You should use DMA if/when technically possible, but not all situations can be done using DMA. DMA is substantially faster than code, by around a factor of... 8? 10? I don't know (refs: #1
but all of these talk about clocks, which is not the same thing as CPU cycles). Why you can't use DMA in your particular case here is because you want a way to increment the source address by something other than 1 or 2 -- SNES DMA can't do that. What most people end up doing is putting into WRAM, linearly, the bytes they want to be written to PPU RAM (by whatever increment) then use DMA for that.

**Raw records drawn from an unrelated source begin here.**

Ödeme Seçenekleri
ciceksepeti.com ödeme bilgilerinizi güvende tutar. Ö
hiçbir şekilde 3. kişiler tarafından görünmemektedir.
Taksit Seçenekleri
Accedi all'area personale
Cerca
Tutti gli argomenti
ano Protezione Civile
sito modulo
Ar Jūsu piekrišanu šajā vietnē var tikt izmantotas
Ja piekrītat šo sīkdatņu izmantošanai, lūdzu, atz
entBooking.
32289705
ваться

Here are cycle counts for a 128 byte transfer into PPU RAM (with a 32x32 increment in PPU RAM, as well as from WRAM). Don't just use this, please read everything I've written. I haven't done SNES code in ~20 years so I may have parts of this wrong (ex. bits of $2115, PPU RAM layout for tilemap, etc.). Cut me some slack please.
Code: Select all
sep #$20 ; 3 cycles
; $2115 bit 7 = %1 = increment PPU RAM address on write to $2119 (low byte @ $2118, high byte @ $2119)

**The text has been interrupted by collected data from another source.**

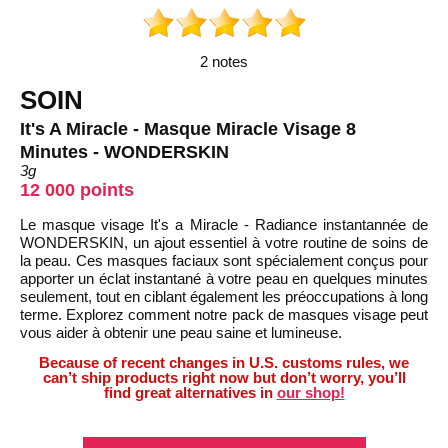
2 notes
SOIN
It's A Miracle - Masque Miracle Visage 8
Minutes - WONDERSKIN
3g
12 000 points
Le masque visage It's a Miracle - Radiance instantannée de
WONDERSKIN, un ajout essentiel à votre routine de soins de
la peau. Ces masques faciaux sont spécialement conçus pour
apporter un éclat instantané à votre peau en quelques minutes
seulement, tout en ciblant également les préoccupations à long
terme. Explorez comment notre pack de masques visage peut
vous aider à obtenir une peau saine et lumineuse.
Because of recent changes in U.S. customs rules, we
can’t ship products right now but don’t worry, you’ll
find great alternatives in
our shop!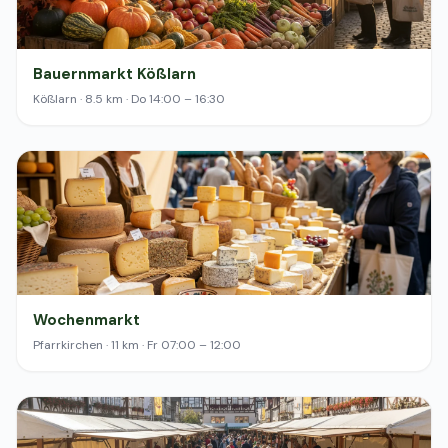
Bauernmarkt Kößlarn
Kößlarn · 8.5 km · Do 14:00 – 16:30
Wochenmarkt
Pfarrkirchen · 11 km · Fr 07:00 – 12:00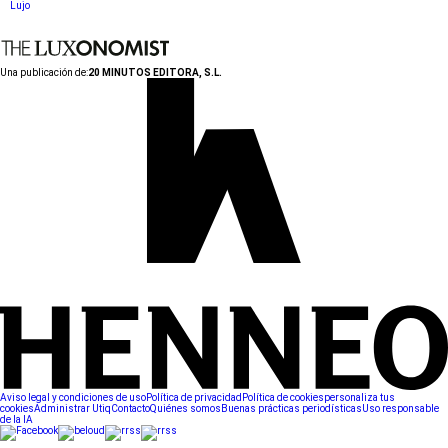
Lujo
Una publicación de:
20 MINUTOS EDITORA, S.L.
Aviso legal y condiciones de uso
Política de privacidad
Política de cookies
personaliza tus
cookies
Administrar Utiq
Contacto
Quiénes somos
Buenas prácticas periodísticas
Uso responsable
de la IA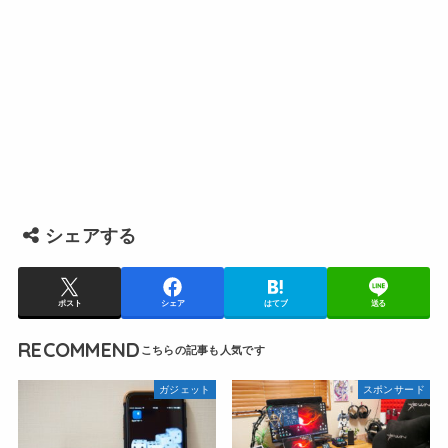
シェアする
ポスト
シェア
はてブ
送る
RECOMMEND
ガジェット
スポンサード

; $2115 bit 1,0 = %01 = increment PPU RAM address 32x32, e.g. one column at a time
lda #%10000001 ; 2 cycles
sta.l $002115 ; 5 cycles
rep #$30 ; 3 cycles
; XXXX = PPU RAM address of tilemap start; fill in yourself
lda #$xxxx ; 3 cycles
sta.l $002116 ; 6 cycles
ldx #0 ; 3 cycles
lda.l $7f0000,x ; 6 cycles
sta.l $002118 ; 6 cycles
txa ; 2 cycles
clc ; 2 cycles
adc #$40 ; 3 cycles
tax ; 2 cycles
cpx #$800 ; 3 cycles
bne loop ; 3 cycles if branching, 2 cycles if not
The initial setup (everything up to and including ldx #0
) takes 25 cycles.
Each loop iteration (of writing 2 bytes to PPU RAM) takes 27 cycles, including the cost of the branch being taken. 27*63 = 1701 cycles. The final transfer, where the branch isn't taken, takes 26 cycles. So 1701+26 = 1727 cycles total for the loop, or 1727+25 = 1752 cycles for everything you see above. (Edit: I suspect I may be off by 1 somewhere, as I had to edit my code due to forgetting you can't do stx long
This is a "slow but safe" routine. It can optimised in several different ways -- examples: not using long addressing when writing to $2118 (only will work in mode 20/LoROM), setting DB=$7F and then using absolute addressing for WRAM reads, switching DB=$00 and using absolute addressing for $2118/2119 writes, doing something like lda #$2100 / tcd / sta $18
(to write to $2118), unrolling the loop entirely + not using X indexing at all since the $7fxxxx addresses can be pre-calculated (this has most savings but at cost of ROM space), etc...
I forget how much time there is in NMI/VBlank on the SNES, but I imagine it's only a bit more than this.